Almost all electrical power on Earth is produced with a turbine of some type. Very high efficiency steam turbines harness about 40% of the thermal energy, with the rest exhausted as waste heat.
Most jet engines rely on turbines to supply mechanical work from their working fluid and fuel as do all nuclear ships and power plants.
Turbines are often part of a larger machine. A gas turbine, for example, may refer to an internal combustion machine that contains a turbine, ducts, compressor, combustor, heat-exchanger, fan and (in the case of one designed to produce electricity) an alternator. Combustion turbines and steam turbines may be connected to machinery such as pumps and compressors, or may be used for propulsion of ships, usually through an intermediate gearbox to reduce rotary speed.
Reciprocating piston engines such as aircraft engines can use a turbine powered by their exhaust to drive an intake-air compressor, a configuration known as a turbocharger (turbine supercharger) or, colloquially, a "turbo".
Turbines can have very high power density (i.e. the ratio of power to weight, or power to volume). This is because of their ability to operate at very high speeds. The Space Shuttle's main engines use turbopumps (machines consisting of a pump driven by a turbine engine) to feed the propellants (liquid oxygen and liquid hydrogen) into the engine's combustion chamber. The liquid hydrogen turbopump is slightly larger than an automobile engine (weighing approximately 700 lb) and produces nearly 70,000 hp (52.2 MW).
An emerging renewable energy technology is the shrouded tidal turbine enclosed in a venturi shaped shroud or duct producing a sub atmosphere of low pressure behind the turbine. It is often claimed that this allows the turbine to operate at higher efficiency (than the Betz limit of 59.3%) because the turbine can typically produce 3 times more power than a turbine of the same size in free stream. This, however, is something of a misconception because the area presented to the flow is that of the largest duct cross-section. If this area is used for the calculation, it shows that the turbine still cannot exceed the Betz limit. Further, due to frictional losses in the duct, it is unlikely that the turbine will produce as much power as a free-stream turbine with the same radius as the duct.
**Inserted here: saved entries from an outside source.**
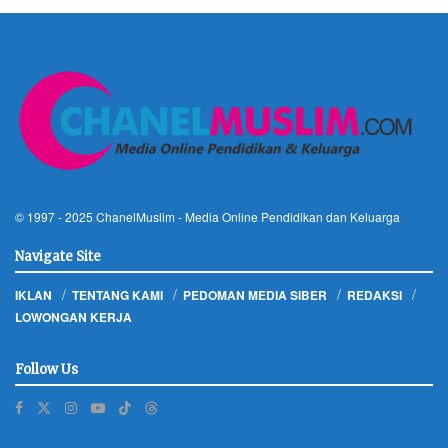
© 1997 - 2025
ChanelMuslim
- Media Online Pendidikan dan Keluarga
Navigate Site
IKLAN
TENTANG KAMI
PEDOMAN MEDIA SIBER
REDAKSI
LOWONGAN KERJA
Follow Us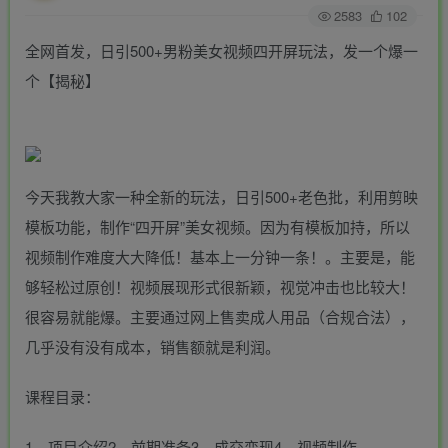
2583
102
全网首发，日引500+男粉美女视频四开屏玩法，发一个爆一
个【揭秘】
今天我教大家一种全新的玩法，日引500+老色批，利用剪映
模板功能，制作“四开屏”美女视频。因为有模板加持，所以
视频制作难度大大降低！基本上一分钟一条！。主要是，能
够轻松过原创！视频展现形式很新颖，视觉冲击也比较大！
很容易就能爆。主要通过网上售卖成人用品（合规合法），
几乎没有没有成本，销售额就是利润。
课程目录：
1，项目介绍2，前期准备3，成交变现4，视频制作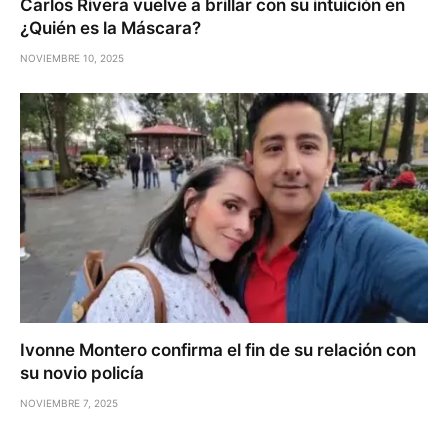
Carlos Rivera vuelve a brillar con su intuición en
¿Quién es la Máscara?
NOVIEMBRE 10, 2025
Ivonne Montero confirma el fin de su relación con
su novio policía
NOVIEMBRE 7, 2025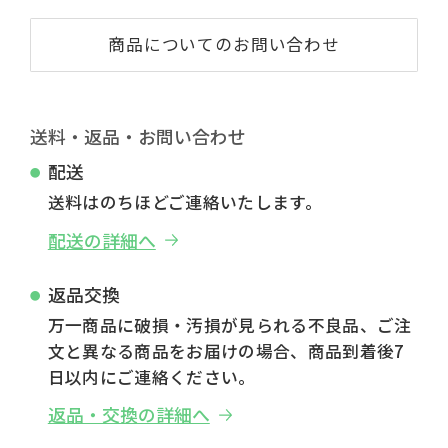
商品についてのお問い合わせ
送料・返品・お問い合わせ
配送
送料はのちほどご連絡いたします。
配送の詳細へ
返品交換
万一商品に破損・汚損が見られる不良品、ご注
文と異なる商品をお届けの場合、商品到着後7
日以内にご連絡ください。
返品・交換の詳細へ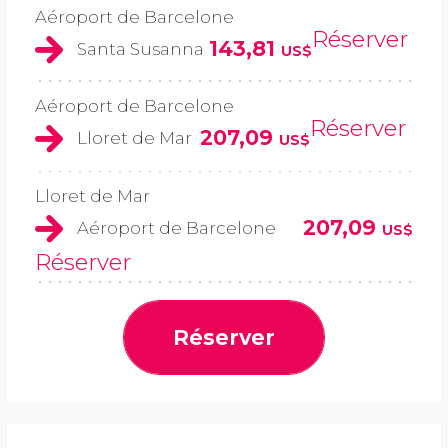
Aéroport de Barcelone
Réserver
143,81
Santa Susanna
US$
Aéroport de Barcelone
Réserver
207,09
Lloret de Mar
US$
Lloret de Mar
207,09
Aéroport de Barcelone
US$
Réserver
Réserver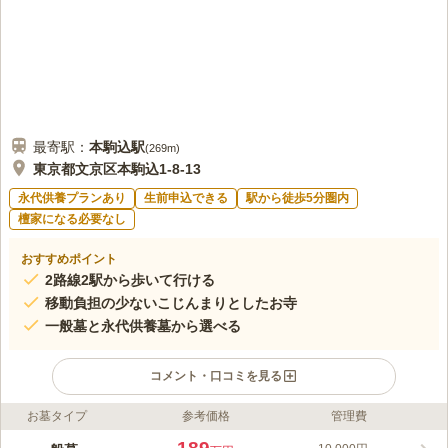
最寄駅：
本駒込
駅
(
269m
)
東京都文京区本駒込1-8-13
永代供養プランあり
生前申込できる
駅から徒歩5分圏内
檀家になる必要なし
おすすめポイント
2路線2駅から歩いて行ける
移動負担の少ないこじんまりとしたお寺
一般墓と永代供養墓から選べる
コメント・口コミを見る
お墓タイプ
参考価格
管理費
ライフドット編集部のコメント
仙龍寺は、東京都文京区にある臨済宗妙心寺派のお寺です。最寄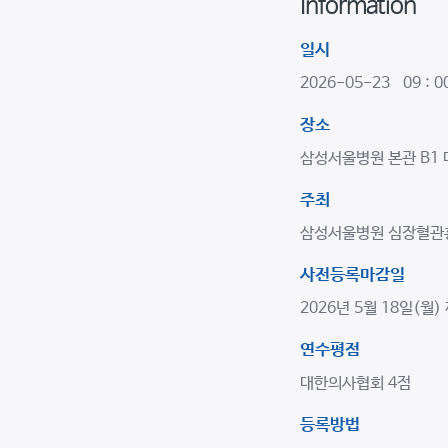
Information
일시
2026-05-23 09 : 
장소
삼성서울병원 본관 B1
주최
삼성서울병원 심장혈관
사전등록마감일
2026년 5월 18일(월)
연수평점
대한의사협회 4점
등록방법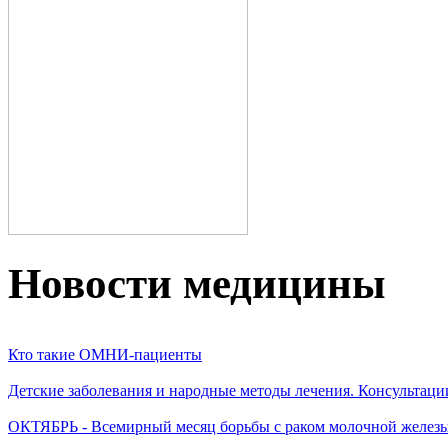
Новости медицины
Кто такие ОМНИ-пациенты
Детские заболевания и народные методы лечения. Консультаци
ОКТЯБРЬ - Всемирный месяц борьбы с раком молочной желез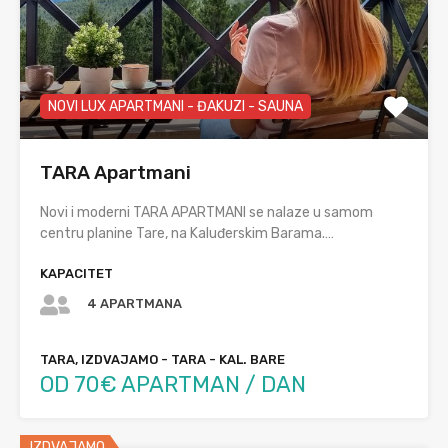
NOVI LUX APARTMANI - ĐAKUZI - SAUNA
TARA Apartmani
Novi i moderni TARA APARTMANI se nalaze u samom
centru planine Tare, na Kaluđerskim Barama.…
KAPACITET
4 APARTMANA
TARA, IZDVAJAMO - TARA - KAL. BARE
OD 70€ APARTMAN / DAN
IZDVAJAMO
As shown in the CFD generated figure, it can be seen that a down stream low pressure (shown by the gradient lines) draws upstream flow into the inlet of the shroud from well outside the inlet of the shroud. This flow is drawn into the shroud and concentrated (as seen by the red coloured zone). This augmentation of flow velocity corresponds to a 3-4 times increase in energy available to the turbine. Therefore a turbine located in the throat of the shroud is then able to achieve higher efficiency, and an output 3-4 times the energy the turbine would be capable of if it were in open or free stream. However, as mentioned above, it is not correct to conclude that this circumvents the Betz limit. The figure shows only the near-field flow, which is accelerated through the duct. A far-field image would show a more complete picture of how the free-stream flow is affected by the obstruction.
Considerable commercial interest has been shown in recent times in shrouded tidal turbines as it allows a smaller turbine to be used at sites where large turbines are restricted. Arrayed across a seaway or in fast flowing rivers shrouded tidal turbines are easily cabled to a terrestrial base and connected to a grid or remote community. Alternatively the property of the shroud that produces an accelerated flow velocity across the turbine allows tidal flows formerly too slow for commercial use to be utilised for commercial energy production.